En el 96, Cabezas había fotografiado al poderoso y oculto Alfredo Yabrán en Pinamar, la célebre imagen en la que se ve al empresario paseando por la playa con su esposa. En el 97, volvió a hacerle fotos, pero una noche, a la salida de una fiesta, fue secuestrado, llevado a una zona alejada, maniatado y asesinado de dos tiros en la cabeza. Su cuerpo fue introducido nuevamente en el auto y prendido fuego. Por el crimen fueron condenados cinco agentes y oficiales de policía, el jefe de la custodia de Yabrán y otros cuatro criminales conocidos como “La banda de Los Horneros”. Un año después, la Justicia pidió la captura de Yabrán, quien finalmente se suicidó.

“Para los que trabajamos en los medios, el legado que deja José Luis tiene que ver con el compromiso final de nuestro laburo que es la búsqueda de la verdad, aun asumiendo determinados riesgos -dice Gabriel Michi, autor del libro Cabezas: Un periodista. Un crimen. Un país (Planeta 2017)-. Obviamente, nunca pensamos que el riesgo podía ser la muerte porque no había ocurrido un crimen de un periodista en democracia”.

“La situación que hoy se vive en los medios es particularmente complicada, no sólo por los intereses que se anteponen a la búsqueda de la verdad, sino también por la realidad laboral que estamos atravesando, que es dramática”, dice Michi, quien trabajó en Radio América y CN23 hasta la fuga y el vaciamiento de Sergio Szpolski y Matías Garfunkel. El actual periodista de C5N completa: “Más de tres mil trabajadores perdieron su trabajo en los últimos años y eso atenta también contra ese valor que se defendió cuando salimos a las calles a pelear por la memoria de José Luis y la libertad de expresión, que con el silenciamiento de voces termina hoy muy condicionada”.

 

Presente, ahora ¡y siempre!

Gladys, la hermana de Cabezas, estará para un acto en El Bolsón, donde desde 2017 una plazoleta lleva el nombre del fotógrafo. Además, se realizarán las tradicionales ceremonias de recordación en Pinamar, en la cava donde fue asesinado y en el monolito de la entrada.

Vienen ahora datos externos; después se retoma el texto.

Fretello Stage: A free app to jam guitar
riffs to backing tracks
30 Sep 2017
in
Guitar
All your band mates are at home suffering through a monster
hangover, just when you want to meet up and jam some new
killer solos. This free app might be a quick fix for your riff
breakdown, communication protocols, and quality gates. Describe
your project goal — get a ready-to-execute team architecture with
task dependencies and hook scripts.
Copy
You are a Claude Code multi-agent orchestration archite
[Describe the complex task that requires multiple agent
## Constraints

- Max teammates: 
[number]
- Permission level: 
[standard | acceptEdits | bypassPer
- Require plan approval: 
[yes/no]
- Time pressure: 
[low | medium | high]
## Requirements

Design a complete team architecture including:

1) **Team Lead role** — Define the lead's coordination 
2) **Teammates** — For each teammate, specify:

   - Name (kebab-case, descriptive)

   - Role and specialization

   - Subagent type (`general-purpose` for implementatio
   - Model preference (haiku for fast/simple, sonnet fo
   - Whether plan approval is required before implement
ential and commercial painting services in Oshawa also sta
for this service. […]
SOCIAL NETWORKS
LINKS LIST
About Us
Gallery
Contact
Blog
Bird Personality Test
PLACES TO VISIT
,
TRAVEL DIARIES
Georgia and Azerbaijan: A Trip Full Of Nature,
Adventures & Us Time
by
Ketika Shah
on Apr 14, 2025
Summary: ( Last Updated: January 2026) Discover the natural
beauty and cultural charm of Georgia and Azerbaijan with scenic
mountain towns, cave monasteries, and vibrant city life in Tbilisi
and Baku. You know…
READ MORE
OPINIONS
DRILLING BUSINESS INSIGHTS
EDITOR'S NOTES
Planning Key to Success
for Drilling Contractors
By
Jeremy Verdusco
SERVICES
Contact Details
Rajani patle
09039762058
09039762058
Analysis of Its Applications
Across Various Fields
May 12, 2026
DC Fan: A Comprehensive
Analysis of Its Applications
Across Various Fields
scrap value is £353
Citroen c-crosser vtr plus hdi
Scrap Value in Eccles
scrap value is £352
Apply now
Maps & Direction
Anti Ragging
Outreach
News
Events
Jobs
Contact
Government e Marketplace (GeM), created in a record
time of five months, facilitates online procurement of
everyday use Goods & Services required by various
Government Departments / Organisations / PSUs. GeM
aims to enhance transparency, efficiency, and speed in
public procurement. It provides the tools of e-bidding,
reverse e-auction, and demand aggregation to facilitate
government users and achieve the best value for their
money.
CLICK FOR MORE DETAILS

En la Ciudad de Buenos Aires se hará un homenaje convocado por SiPreBA y la Asociación de Reporteros Gráficos de la República Argentina, en la sede de ARGRA (Venezuela 1433) a las 12.

“La idea es recorrer distintos lugares del país porque con José Luis pasó algo único a nivel mundial, que es que en casi todas las provincias hay algún lugar que lo recuerda, eso no pasó con ningún periodista asesinado en el mundo”, finaliza Michi.